╭─ DATA SECTION
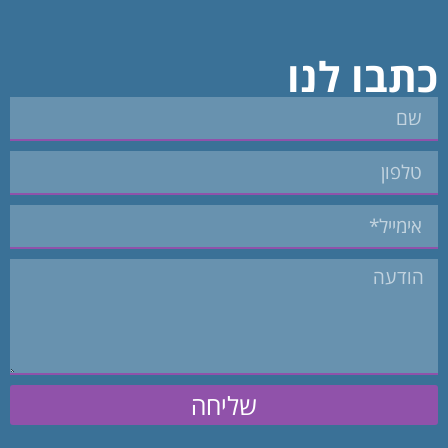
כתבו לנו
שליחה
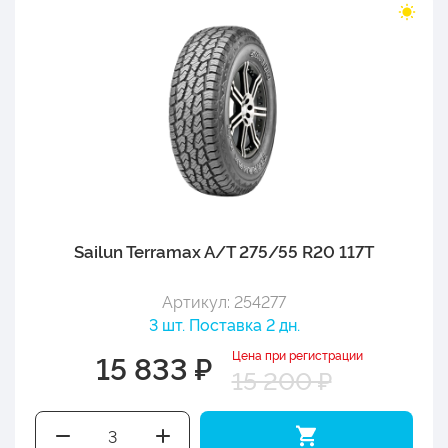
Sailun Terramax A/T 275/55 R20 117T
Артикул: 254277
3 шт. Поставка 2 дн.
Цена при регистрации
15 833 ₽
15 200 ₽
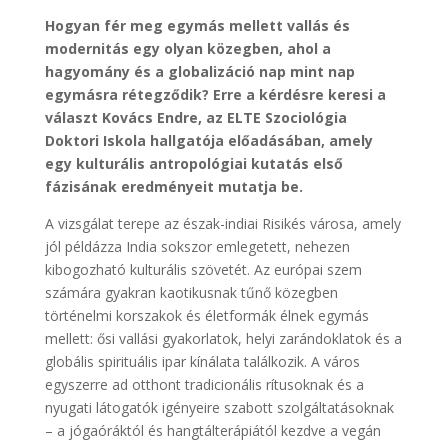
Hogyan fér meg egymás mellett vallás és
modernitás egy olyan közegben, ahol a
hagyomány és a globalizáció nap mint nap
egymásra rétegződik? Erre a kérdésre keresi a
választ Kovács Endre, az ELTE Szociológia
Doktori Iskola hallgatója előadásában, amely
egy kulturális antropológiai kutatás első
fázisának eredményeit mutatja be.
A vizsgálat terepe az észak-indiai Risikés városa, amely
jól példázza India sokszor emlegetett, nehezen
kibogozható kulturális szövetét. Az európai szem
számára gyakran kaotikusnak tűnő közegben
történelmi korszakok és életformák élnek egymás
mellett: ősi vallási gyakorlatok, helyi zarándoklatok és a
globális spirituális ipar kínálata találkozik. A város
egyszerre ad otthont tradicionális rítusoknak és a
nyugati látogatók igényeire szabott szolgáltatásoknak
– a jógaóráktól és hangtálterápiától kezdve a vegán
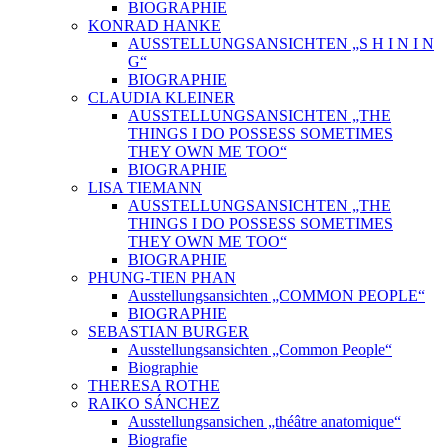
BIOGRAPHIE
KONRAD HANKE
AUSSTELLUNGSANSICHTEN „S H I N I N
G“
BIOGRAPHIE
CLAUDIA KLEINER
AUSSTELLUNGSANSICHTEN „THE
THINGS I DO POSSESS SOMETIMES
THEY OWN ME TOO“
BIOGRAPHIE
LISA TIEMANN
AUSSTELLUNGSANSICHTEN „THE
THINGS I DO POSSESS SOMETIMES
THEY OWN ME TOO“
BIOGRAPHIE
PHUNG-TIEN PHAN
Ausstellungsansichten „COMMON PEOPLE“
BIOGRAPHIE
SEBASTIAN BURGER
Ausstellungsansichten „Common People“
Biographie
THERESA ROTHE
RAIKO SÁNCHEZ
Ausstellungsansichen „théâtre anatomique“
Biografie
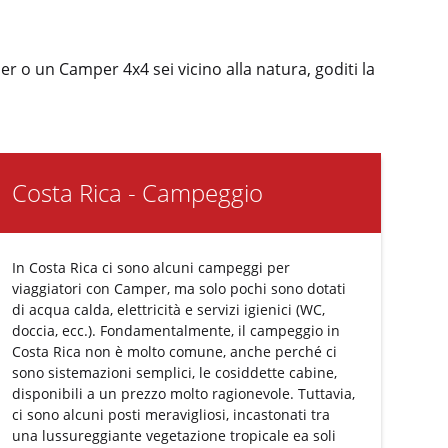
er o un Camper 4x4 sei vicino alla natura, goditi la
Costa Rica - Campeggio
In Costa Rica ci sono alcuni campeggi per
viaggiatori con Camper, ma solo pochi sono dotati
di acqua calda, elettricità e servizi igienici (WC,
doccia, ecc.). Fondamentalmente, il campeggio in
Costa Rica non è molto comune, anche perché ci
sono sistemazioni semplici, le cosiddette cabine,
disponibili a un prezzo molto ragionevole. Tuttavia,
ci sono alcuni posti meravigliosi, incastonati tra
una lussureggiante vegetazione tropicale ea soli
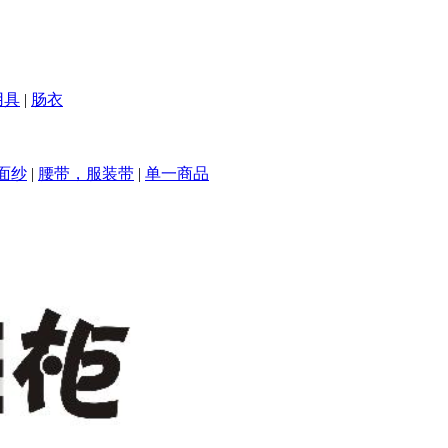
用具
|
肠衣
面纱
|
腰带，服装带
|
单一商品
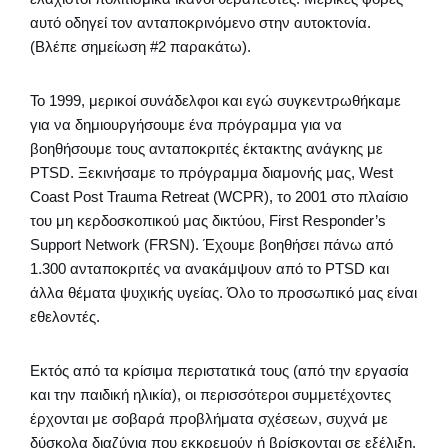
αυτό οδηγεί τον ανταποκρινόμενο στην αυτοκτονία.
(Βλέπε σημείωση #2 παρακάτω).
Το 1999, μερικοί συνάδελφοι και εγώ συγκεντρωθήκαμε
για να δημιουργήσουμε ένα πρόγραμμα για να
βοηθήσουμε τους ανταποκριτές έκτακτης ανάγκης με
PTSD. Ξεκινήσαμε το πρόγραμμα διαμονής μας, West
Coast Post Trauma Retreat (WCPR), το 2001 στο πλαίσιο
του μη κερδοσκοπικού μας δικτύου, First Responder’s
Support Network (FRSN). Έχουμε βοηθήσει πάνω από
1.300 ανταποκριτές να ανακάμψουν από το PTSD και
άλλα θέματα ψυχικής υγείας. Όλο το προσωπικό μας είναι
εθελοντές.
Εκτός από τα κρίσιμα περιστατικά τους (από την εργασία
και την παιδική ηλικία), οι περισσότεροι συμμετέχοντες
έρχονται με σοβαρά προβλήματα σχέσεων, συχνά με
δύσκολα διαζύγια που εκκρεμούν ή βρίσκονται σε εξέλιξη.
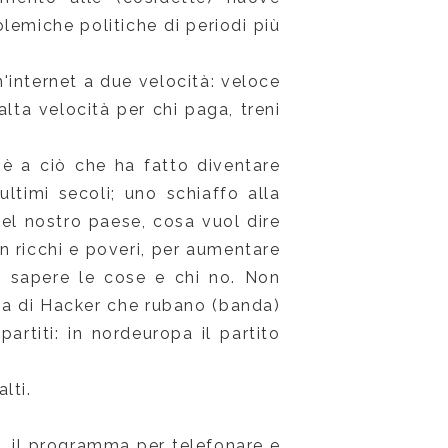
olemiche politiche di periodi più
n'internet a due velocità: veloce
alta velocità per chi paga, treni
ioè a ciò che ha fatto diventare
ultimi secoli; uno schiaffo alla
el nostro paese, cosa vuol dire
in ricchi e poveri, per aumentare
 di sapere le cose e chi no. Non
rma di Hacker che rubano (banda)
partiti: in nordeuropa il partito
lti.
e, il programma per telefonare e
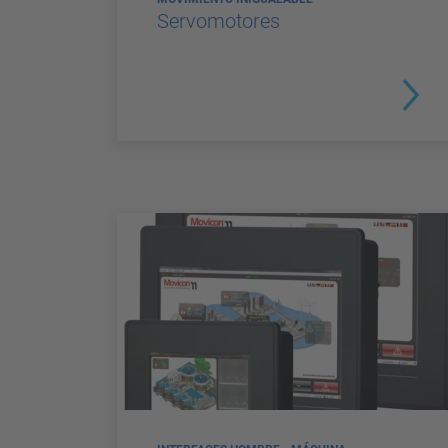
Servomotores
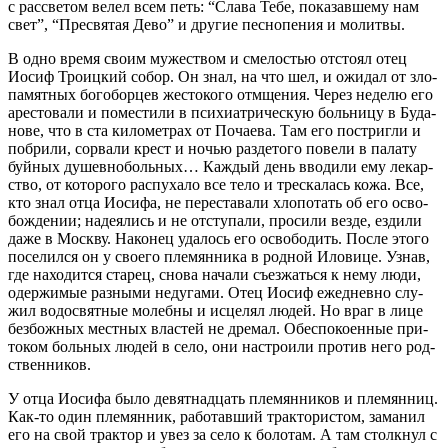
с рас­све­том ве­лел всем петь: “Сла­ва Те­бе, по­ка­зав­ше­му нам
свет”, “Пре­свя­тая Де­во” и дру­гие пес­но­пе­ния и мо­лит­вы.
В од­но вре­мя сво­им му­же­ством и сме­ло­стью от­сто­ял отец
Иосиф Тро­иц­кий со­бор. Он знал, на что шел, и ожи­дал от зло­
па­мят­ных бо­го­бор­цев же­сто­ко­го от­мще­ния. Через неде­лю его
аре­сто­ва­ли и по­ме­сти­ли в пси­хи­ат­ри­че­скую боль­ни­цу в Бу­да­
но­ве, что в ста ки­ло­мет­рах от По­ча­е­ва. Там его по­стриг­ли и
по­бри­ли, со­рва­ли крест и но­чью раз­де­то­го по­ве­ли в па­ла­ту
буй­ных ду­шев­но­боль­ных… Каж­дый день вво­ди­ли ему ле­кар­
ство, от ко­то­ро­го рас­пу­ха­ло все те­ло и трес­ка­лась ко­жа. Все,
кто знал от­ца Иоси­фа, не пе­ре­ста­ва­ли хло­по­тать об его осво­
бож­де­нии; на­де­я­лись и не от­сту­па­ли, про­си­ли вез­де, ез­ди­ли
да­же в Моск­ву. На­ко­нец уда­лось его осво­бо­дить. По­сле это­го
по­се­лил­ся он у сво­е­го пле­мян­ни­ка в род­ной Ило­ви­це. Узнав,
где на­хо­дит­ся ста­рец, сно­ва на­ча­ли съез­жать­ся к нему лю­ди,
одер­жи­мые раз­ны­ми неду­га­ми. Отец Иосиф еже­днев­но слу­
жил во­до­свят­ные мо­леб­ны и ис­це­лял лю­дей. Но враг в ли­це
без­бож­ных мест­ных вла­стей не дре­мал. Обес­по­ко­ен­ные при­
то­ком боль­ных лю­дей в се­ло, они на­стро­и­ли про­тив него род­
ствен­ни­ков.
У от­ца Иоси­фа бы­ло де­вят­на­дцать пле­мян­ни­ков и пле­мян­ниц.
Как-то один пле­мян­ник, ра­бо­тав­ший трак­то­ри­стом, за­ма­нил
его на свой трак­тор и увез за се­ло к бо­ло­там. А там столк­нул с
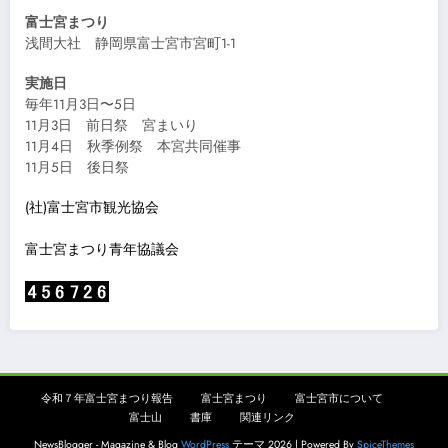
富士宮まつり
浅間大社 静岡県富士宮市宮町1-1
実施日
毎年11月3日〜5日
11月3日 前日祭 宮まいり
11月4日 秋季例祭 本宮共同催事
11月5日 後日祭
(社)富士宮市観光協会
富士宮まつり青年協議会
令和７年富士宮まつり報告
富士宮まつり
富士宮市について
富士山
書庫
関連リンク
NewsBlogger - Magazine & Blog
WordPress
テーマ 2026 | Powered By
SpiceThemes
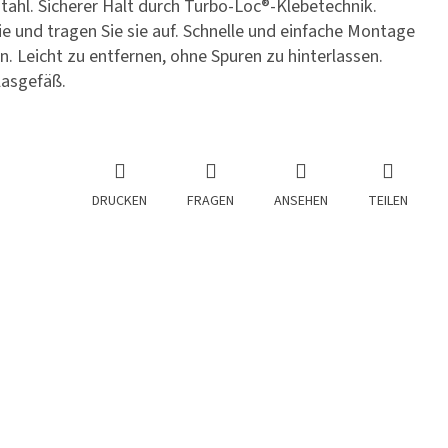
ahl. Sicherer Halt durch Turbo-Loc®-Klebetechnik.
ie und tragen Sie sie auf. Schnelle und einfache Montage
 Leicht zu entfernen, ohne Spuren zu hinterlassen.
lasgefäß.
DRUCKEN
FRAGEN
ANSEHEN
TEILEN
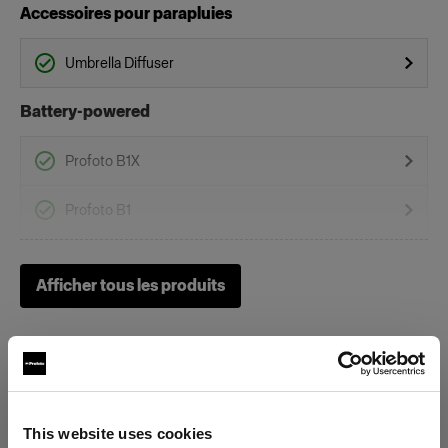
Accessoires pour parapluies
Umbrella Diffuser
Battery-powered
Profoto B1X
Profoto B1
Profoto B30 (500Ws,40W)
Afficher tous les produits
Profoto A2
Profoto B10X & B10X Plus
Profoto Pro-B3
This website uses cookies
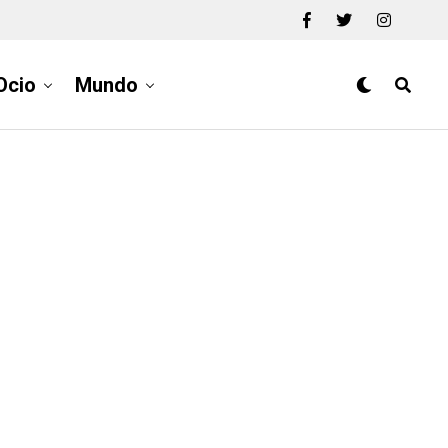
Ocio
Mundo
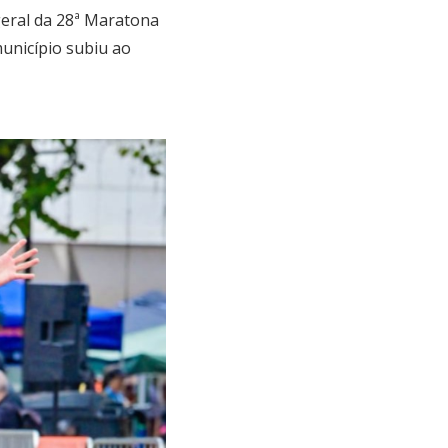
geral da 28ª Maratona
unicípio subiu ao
╰─
* PROBLEM:
Copy out all the records exactly, excluding pictures.

* WRITTEN REPLY:
כתבו לנו
שליחה
Sailun Terramax A/T 275/55 R20 117T
Артикул: 254277
3 шт. Поставка 2 дн.
Цена при регистрации
15 833 ₽
15 200 ₽
Hogyan fér meg egymás mellett vallás és
modernitás egy olyan közegben, ahol a
hagyomány és a globalizáció nap mint nap
egymásra rétegződik? Erre a kérdésre keresi a
választ Kovács Endre, az ELTE Szociológia
Doktori Iskola hallgatója előadásában, amely
egy kulturális antropológiai kutatás első
fázisának eredményeit mutatja be.
A vizsgálat terepe az észak-indiai Risikés városa, amely
jól példázza India sokszor emlegetett, nehezen
kibogozható kulturális szövetét. Az európai szem
számára gyakran kaotikusnak tűnő közegben
történelmi korszakok és életformák élnek egymás
mellett: ősi vallási gyakorlatok, helyi zarándoklatok és a
globális spirituális ipar kínálata találkozik. A város
egyszerre ad otthont tradicionális rítusoknak és a
nyugati látogatók igényeire szabott szolgáltatásoknak
– a jógaóráktól és hangtálterápiától kezdve a vegán
BIOGRAPHIE
KONRAD HANKE
AUSSTELLUNGSANSICHTEN „S H I N I N
G“
BIOGRAPHIE
CLAUDIA KLEINER
AUSSTELLUNGSANSICHTEN „THE
THINGS I DO POSSESS SOMETIMES
THEY OWN ME TOO“
BIOGRAPHIE
LISA TIEMANN
AUSSTELLUNGSANSICHTEN „THE
THINGS I DO POSSESS SOMETIMES
THEY OWN ME TOO“
BIOGRAPHIE
PHUNG-TIEN PHAN
Ausstellungsansichten „COMMON PEOPLE“
BIOGRAPHIE
SEBASTIAN BURGER
Ausstellungsansichten „Common People“
Biographie
THERESA ROTHE
RAIKO SÁNCHEZ
Ausstellungsansichen „théâtre anatomique“
Biografie
er o un Camper 4x4 sei vicino alla natura, goditi la
Costa Rica - Campeggio
In Costa Rica ci sono alcuni campeggi per
viaggiatori con Camper, ma solo pochi sono dotati
di acqua calda, elettricità e servizi igienici (WC,
doccia, ecc.). Fondamentalmente, il campeggio in
Costa Rica non è molto comune, anche perché ci
sono sistemazioni semplici, le cosiddette cabine,
disponibili a un prezzo molto ragionevole. Tuttavia,
ci sono alcuni posti meravigliosi, incastonati tra
una lussureggiante vegetazione tropicale ea soli
用具
|
肠衣
面纱
|
腰带，服装带
|
单一商品
αυτό οδηγεί τον ανταποκρινόμενο στην αυτοκτονία.
(Βλέπε σημείωση #2 παρακάτω).
Το 1999, μερικοί συνάδελφοι και εγώ συγκεντρωθήκαμε
για να δημιουργήσουμε ένα πρόγραμμα για να
βοηθήσουμε τους ανταποκριτές έκτακτης ανάγκης με
PTSD. Ξεκινήσαμε το πρόγραμμα διαμονής μας, West
Coast Post Trauma Retreat (WCPR), το 2001 στο πλαίσιο
του μη κερδοσκοπικού μας δικτύου, First Responder’s
Support Network (FRSN). Έχουμε βοηθήσει πάνω από
1.300 ανταποκριτές να ανακάμψουν από το PTSD και
άλλα θέματα ψυχικής υγείας. Όλο το προσωπικό μας είναι
εθελοντές.
Εκτός από τα κρίσιμα περιστατικά τους (από την εργασία
και την παιδική ηλικία), οι περισσότεροι συμμετέχοντες
έρχονται με σοβαρά προβλήματα σχέσεων, συχνά με
δύσκολα διαζύγια που εκκρεμούν ή βρίσκονται σε εξέλιξη.
olemiche politiche di periodi più
n'internet a due velocità: veloce
alta velocità per chi paga, treni
ioè a ciò che ha fatto diventare
ultimi secoli; uno schiaffo alla
el nostro paese, cosa vuol dire
in ricchi e poveri, per aumentare
 di sapere le cose e chi no. Non
rma di Hacker che rubano (banda)
partiti: in nordeuropa il partito
lti.
e, il programma per telefonare e
Servomotores
с рас­све­том ве­лел всем петь: “Сла­ва Те­бе, по­ка­зав­ше­му нам
свет”, “Пре­свя­тая Де­во” и дру­гие пес­но­пе­ния и мо­лит­вы.
В од­но вре­мя сво­им му­же­ством и сме­ло­стью от­сто­ял отец
Иосиф Тро­иц­кий со­бор. Он знал, на что шел, и ожи­дал от зло­
па­мят­ных бо­го­бор­цев же­сто­ко­го от­мще­ния. Через неде­лю его
аре­сто­ва­ли и по­ме­сти­ли в пси­хи­ат­ри­че­скую боль­ни­цу в Бу­да­
но­ве, что в ста ки­ло­мет­рах от По­ча­е­ва. Там его по­стриг­ли и
по­бри­ли, со­рва­ли крест и но­чью раз­де­то­го по­ве­ли в па­ла­ту
буй­ных ду­шев­но­боль­ных… Каж­дый день вво­ди­ли ему ле­кар­
ство, от ко­то­ро­го рас­пу­ха­ло все те­ло и трес­ка­лась ко­жа. Все,
кто знал от­ца Иоси­фа, не пе­ре­ста­ва­ли хло­по­тать об его осво­
бож­де­нии; на­де­я­лись и не от­сту­па­ли, про­си­ли вез­де, ез­ди­ли
да­же в Моск­ву. На­ко­нец уда­лось его осво­бо­дить. По­сле это­го
по­се­лил­ся он у сво­е­го пле­мян­ни­ка в род­ной Ило­ви­це. Узнав,
где на­хо­дит­ся ста­рец, сно­ва на­ча­ли съез­жать­ся к нему лю­ди,
одер­жи­мые раз­ны­ми неду­га­ми. Отец Иосиф еже­днев­но слу­
жил во­до­свят­ные мо­леб­ны и ис­це­лял лю­дей. Но враг в ли­це
без­бож­ных мест­ных вла­стей не дре­мал. Обес­по­ко­ен­ные при­
то­ком боль­ных лю­дей в се­ло, они на­стро­и­ли про­тив него род­
ствен­ни­ков.
У от­ца Иоси­фа бы­ло де­вят­на­дцать пле­мян­ни­ков и пле­мян­ниц.
Как-то один пле­мян­ник, ра­бо­тав­ший трак­то­ри­стом, за­ма­нил
его на свой трак­тор и увез за се­ло к бо­ло­там. А там столк­нул с
富士宮まつり
浅間大社 静岡県富士宮市宮町1-1
実施日
毎年11月3日〜5日
11月3日 前日祭 宮まいり
11月4日 秋季例祭 本宮共同催事
11月5日 後日祭
(社)富士宮市観光協会
富士宮まつり青年協議会
令和７年富士宮まつり報告
富士宮まつり
富士宮市について
富士山
書庫
関連リンク
NewsBlogger - Magazine & Blog
WordPress
テーマ 2026 | Powered By
SpiceThemes
ahl. Sicherer Halt durch Turbo-Loc®-Klebetechnik.
ie und tragen Sie sie auf. Schnelle und einfache Montage
 Leicht zu entfernen, ohne Spuren zu hinterlassen.
lasgefäß.
DRUCKEN
FRAGEN
ANSEHEN
TEILEN
Accessoires pour parapluies
Umbrella Diffuser
Battery-powered
Profoto B1X
Profoto B1
Profoto B30 (500Ws,40W)
Afficher tous les produits
Profoto A2
Profoto B10X & B10X Plus
Profoto Pro-B3
This website uses cookies
Ocio
Mundo
geral da 28ª Maratona
unicípio subiu ao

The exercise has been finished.